Le Monde, 20 décembre 2009

« Canal+ d’économies » : l’expression commence à circuler pour qualifier l’accord conclu, vendredi 18 décembre, par la chaîne leader dans la distribution d’offres de télévision payante en France avec une partie de la profession du cinéma.

Le nouveau dispositif de financement de la filière production-distribution-exploitation, signé pour cinq ans, a le mérite d’être clair : Canal se recentre sur ce qu’elle considère être son cœur de métier, la production des films, et s’apprête à réduire très nettement son soutien aux distributeurs et aux exploitants de salles.
Le volet production est donc conforté : la part du chiffre d’affaires de la chaîne consacrée au financement d’œuvres européennes passe de 12 % à 12,5 %. Sur ces 12,5 %, le taux consacré à la production française est porté à 10 %, contre 9% auparavant (soit 170 millions d’euros en 2008 pour 142 films préachetés). Cette enveloppe intègre une prime au succès (0,5 % du chiffre d’affaires), qui récompense les films ayant réalisé plus de 500 000 entrées en salles, ou les préachats français et européens « de diversité » qui rencontreront leur public.

Les organisations de cinéma ont dû batailler pour obtenir ce résultat, comme le raconte un participant : « Canal nous expliquait qu’il était fragilisé, avec la VOD (vidéo à la demande) et l’arrivée d’Orange dans le paysage, qui a signé un accord avec des organisations du cinéma en novembre. On leur a répondu que Canal doit sa bonne santé au cinéma français, et que la chaîne achète le foot toujours aussi cher... »
Le dispositif prévu pour les distributeurs et les exploitants reste à construire. Au départ, Canal souhaitait supprimer les 20 millions d’euros d’aides actuelles (13,5 millions d’euros pour les exploitants de salles et 6,5 millions d’euros pour le distributeur). « Mais on a été sensibles aux arguments des plus fragiles. Nous allons créer une fondation d’entreprise, qui serait dotée de 7 millions d’euros », en faveur des distributeurs et exploitants indépendants, a déclaré au Monde Bertrand Méheux, président du groupe Canal+.

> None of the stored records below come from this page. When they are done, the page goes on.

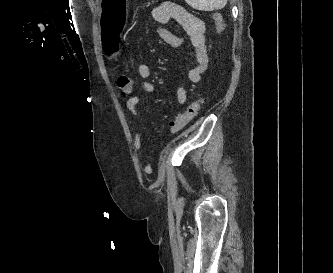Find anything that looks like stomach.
Masks as SVG:
<instances>
[{
  "mask_svg": "<svg viewBox=\"0 0 333 273\" xmlns=\"http://www.w3.org/2000/svg\"><path fill=\"white\" fill-rule=\"evenodd\" d=\"M98 13L99 23L103 28V38H120V32H124V28L130 23V16H127V4L129 0H100ZM103 51H107L110 60H117L120 51L118 39H105Z\"/></svg>",
  "mask_w": 333,
  "mask_h": 273,
  "instance_id": "0dacf381",
  "label": "stomach"
}]
</instances>
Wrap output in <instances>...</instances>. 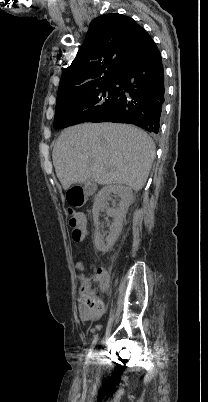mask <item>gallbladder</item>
Returning <instances> with one entry per match:
<instances>
[{"label":"gallbladder","mask_w":208,"mask_h":402,"mask_svg":"<svg viewBox=\"0 0 208 402\" xmlns=\"http://www.w3.org/2000/svg\"><path fill=\"white\" fill-rule=\"evenodd\" d=\"M98 188L97 181H86L84 192L86 195H93Z\"/></svg>","instance_id":"obj_1"}]
</instances>
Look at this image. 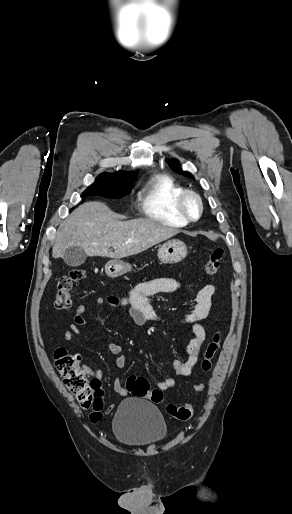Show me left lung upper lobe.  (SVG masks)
Segmentation results:
<instances>
[{"instance_id": "5c2ea615", "label": "left lung upper lobe", "mask_w": 292, "mask_h": 514, "mask_svg": "<svg viewBox=\"0 0 292 514\" xmlns=\"http://www.w3.org/2000/svg\"><path fill=\"white\" fill-rule=\"evenodd\" d=\"M168 164L171 167V169H173L175 172H177L179 174H182V175H184V176H186L188 178L194 179V177H193V175L191 173L184 172V171L181 170L180 164H179V162L177 160H175V159L174 160H170L168 162Z\"/></svg>"}]
</instances>
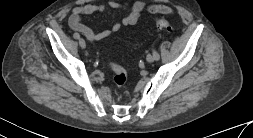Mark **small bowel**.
Returning <instances> with one entry per match:
<instances>
[{"mask_svg":"<svg viewBox=\"0 0 253 138\" xmlns=\"http://www.w3.org/2000/svg\"><path fill=\"white\" fill-rule=\"evenodd\" d=\"M108 8L124 9L127 11V13L123 17L121 22H117L111 28L105 29L100 32H96L95 30L83 23L82 16L95 13H103L107 11ZM144 13L172 15L174 14V10L164 4L147 3L144 1H138L132 5L126 2L117 1H109L106 5L86 4L75 7L72 10V13L69 18V26L73 31L79 32L84 35L89 41L97 42L108 38L112 34L118 32L122 26L135 25Z\"/></svg>","mask_w":253,"mask_h":138,"instance_id":"obj_1","label":"small bowel"}]
</instances>
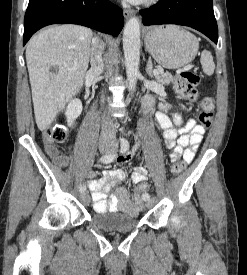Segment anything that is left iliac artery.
Wrapping results in <instances>:
<instances>
[{
	"instance_id": "1",
	"label": "left iliac artery",
	"mask_w": 247,
	"mask_h": 275,
	"mask_svg": "<svg viewBox=\"0 0 247 275\" xmlns=\"http://www.w3.org/2000/svg\"><path fill=\"white\" fill-rule=\"evenodd\" d=\"M129 149V142L126 139H121V152L125 153ZM142 198L146 201L150 199V195L148 193H144Z\"/></svg>"
}]
</instances>
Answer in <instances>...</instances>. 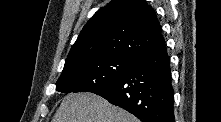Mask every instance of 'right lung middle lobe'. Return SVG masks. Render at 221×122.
Segmentation results:
<instances>
[{"label": "right lung middle lobe", "mask_w": 221, "mask_h": 122, "mask_svg": "<svg viewBox=\"0 0 221 122\" xmlns=\"http://www.w3.org/2000/svg\"><path fill=\"white\" fill-rule=\"evenodd\" d=\"M133 58L110 55L90 59L63 70L56 90L63 93L91 92L117 80Z\"/></svg>", "instance_id": "right-lung-middle-lobe-1"}]
</instances>
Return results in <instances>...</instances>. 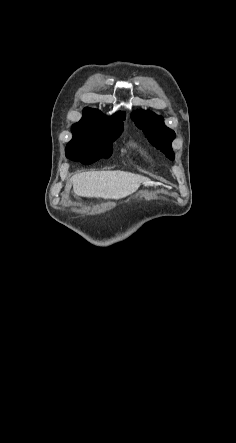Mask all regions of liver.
I'll return each instance as SVG.
<instances>
[{
    "label": "liver",
    "mask_w": 236,
    "mask_h": 443,
    "mask_svg": "<svg viewBox=\"0 0 236 443\" xmlns=\"http://www.w3.org/2000/svg\"><path fill=\"white\" fill-rule=\"evenodd\" d=\"M148 181L144 176L125 171H90L73 176L65 189L73 185L75 196L118 200Z\"/></svg>",
    "instance_id": "obj_1"
}]
</instances>
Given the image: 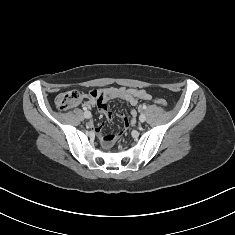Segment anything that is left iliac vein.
I'll list each match as a JSON object with an SVG mask.
<instances>
[{
  "mask_svg": "<svg viewBox=\"0 0 235 235\" xmlns=\"http://www.w3.org/2000/svg\"><path fill=\"white\" fill-rule=\"evenodd\" d=\"M146 120V116L144 114H141L139 117L140 122H144Z\"/></svg>",
  "mask_w": 235,
  "mask_h": 235,
  "instance_id": "4c4485c4",
  "label": "left iliac vein"
}]
</instances>
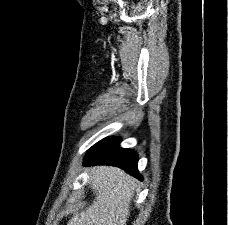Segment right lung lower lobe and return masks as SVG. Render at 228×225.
I'll return each instance as SVG.
<instances>
[{"instance_id": "98d812e1", "label": "right lung lower lobe", "mask_w": 228, "mask_h": 225, "mask_svg": "<svg viewBox=\"0 0 228 225\" xmlns=\"http://www.w3.org/2000/svg\"><path fill=\"white\" fill-rule=\"evenodd\" d=\"M119 138H105L95 144L85 156L84 165L103 164L124 169L127 173L142 180L137 170L136 152L119 147Z\"/></svg>"}]
</instances>
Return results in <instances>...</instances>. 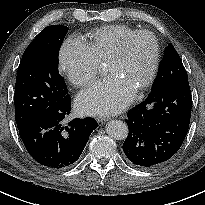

Comment expliquer ce revirement ? « Notre volonté est de promouvoir le cinéma français. On diffuse quatre cents films par an. Aujourd’hui, c’est la production qui a beaucoup de mal à financer ses projets », plaide M. Méheux, en soulignant que la fréquentation en salles, en revanche, se porte bien : le Centre national du cinéma (CNC) « annonce 200 millions de spectateurs pour 2009 », un record depuis 1982.
Vendredi, Canal se félicitait que l’accord ait obtenu la signature de la plupart des organisations de producteurs (ARP, APC, SPI, UPS, mais pas l’API) et de deux distributeurs indépendants (SDI et le DIRE). La profession ne va-t-elle pas sortir divisée de cet épisode ? « Avant de signer, on a obtenu l’assurance qu’il y aurait bien un dispositif de soutien aux distributeurs et aux exploitants », souligne Françoise Gastaud, déléguée générale de l’ARP.

Autre question : pourquoi des distributeurs indépendants s’inscrivent dans la démarche de Canal+, qui leur est pourtant à première vue défavorable ? Ces professionnels comptent notamment faire reconnaître dans la future fondation leur qualité de distributeur indépendant, « c’est-à-dire non affilié à un groupe d’exploitation, à une chaîne de télévision, à un fournisseur d’accès à Internet, ni à une major américaine », explique un responsable. L’idée serait qu’à l’avenir les aides soient strictement réservées aux distributeurs qui répondent à cette définition. Ce qui n’est pas le cas aujourd’hui.